Lo primero que hizo Fiona fue insistir en que celebrasen la cena en casa. Dijo que eso le daría un toque más personal y que entrañaría mucho menos trabajo. Insistió en que todo el mundo se sentiría allí más cómodo que en un restaurante, lugar que a ella le parecía más impersonal, a pesar de que a los dos les encantaba Le Cirque.

– Siempre he preparado aquí las cenas de trabajo de la revista -insistió, pero John replicó que no estaba seguro del todo.

– Le gente de la revista a la que tú sueles invitar es muy diferente. No creo que en toda tu vida hayas visto a un tipo más estirado que este. Y no sé ni una sola palabra de cómo es su mujer.

– Confía en mí. Sé lo que hago -dijo confiada, dispuesta a redimirse por lo ocupada que había estado el mes anterior-. Los trataré como si fuesen dignatarios extranjeros. Encargaré la cena a los que siempre me llevan el catering. Si quieres, podemos preparar una estupenda cena a la francesa como las de Le Cirque.

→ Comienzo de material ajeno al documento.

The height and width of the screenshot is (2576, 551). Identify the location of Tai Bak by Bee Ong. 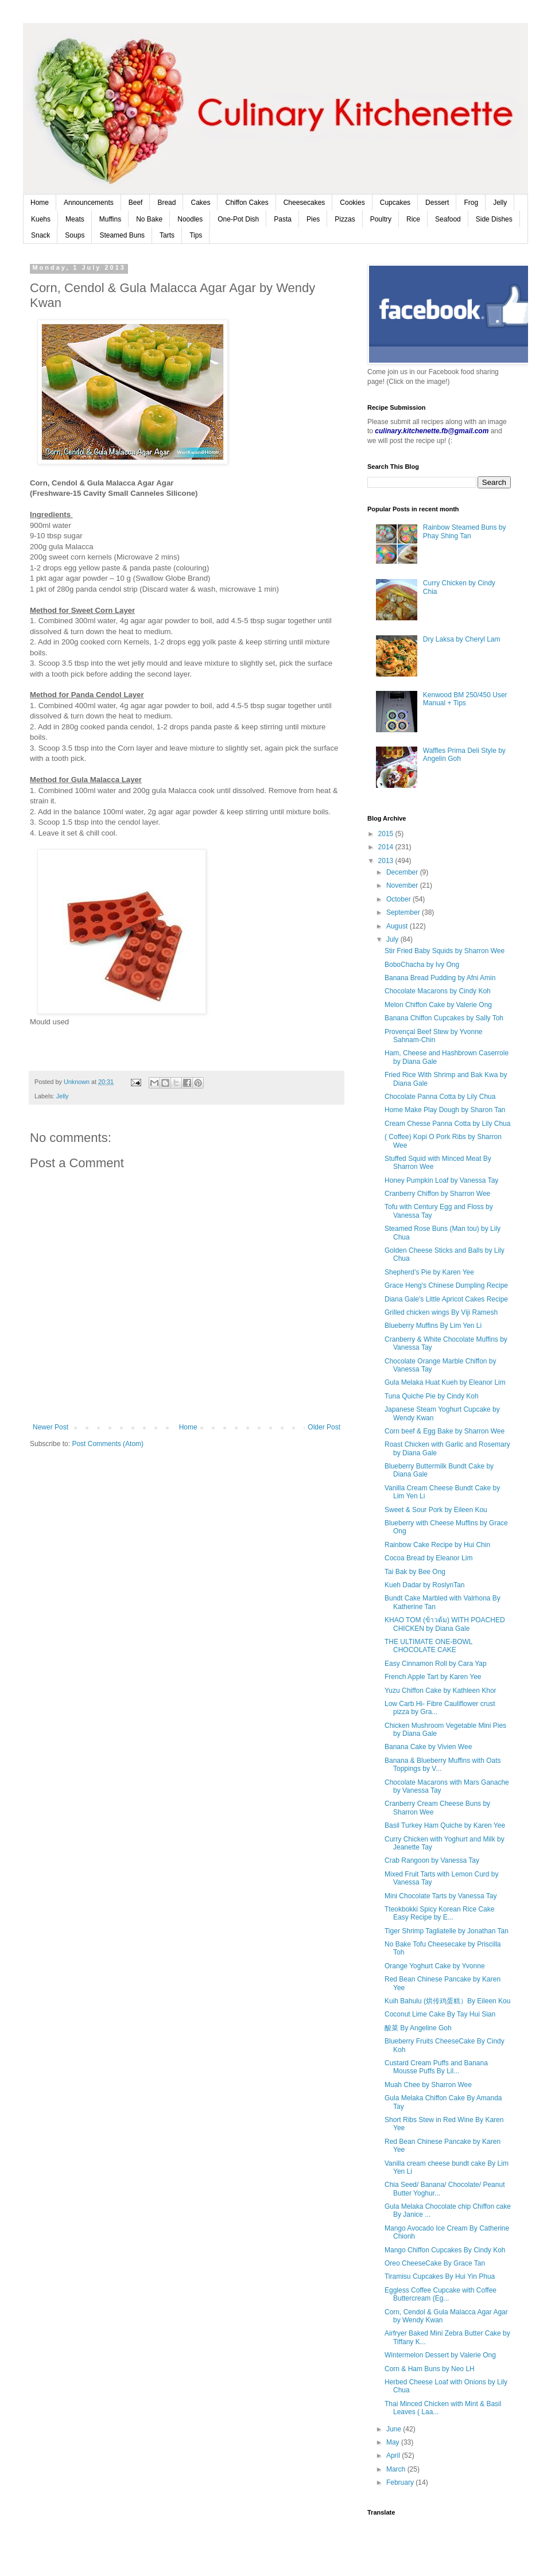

– ¿Y qué pasará con Jamal? -preguntó inquieto-. Este tipo fue la cabeza visible del Partido Republicano en Michigan antes de mudarse aquí. No creo que pudiese entender la presencia de un hombre medio desnudo, y no quiero que piense que somos raritos.

– Tiene un uniforme. Haré que se lo ponga. Lo prometo. Le amenazaré con quitarle la vida -le tranquilizó creyendo en lo que decía. Era cierto que le había comprado a Jamal un uniforme de mayordomo tras casarse con John, en previsión de noches como esa, porque quería estar preparada. Nunca se lo había puesto, pero sabía que era de su talla. Le había obligado a probárselo, se lo confeccionaron a medida. Al día siguiente llamó al servicio de catering, a la floristería, encargó comida francesa para el menú y exquisitos vinos. Tenía pensado servir Haut-Brion, Cristal, Cheval Blanc y Château d'Yquem para los postres. Estaba empeñada en redimir todos sus pecados esa noche, y estaba absolutamente convencida de que todo saldría bien. No iba a dejar ni un solo cabo suelto.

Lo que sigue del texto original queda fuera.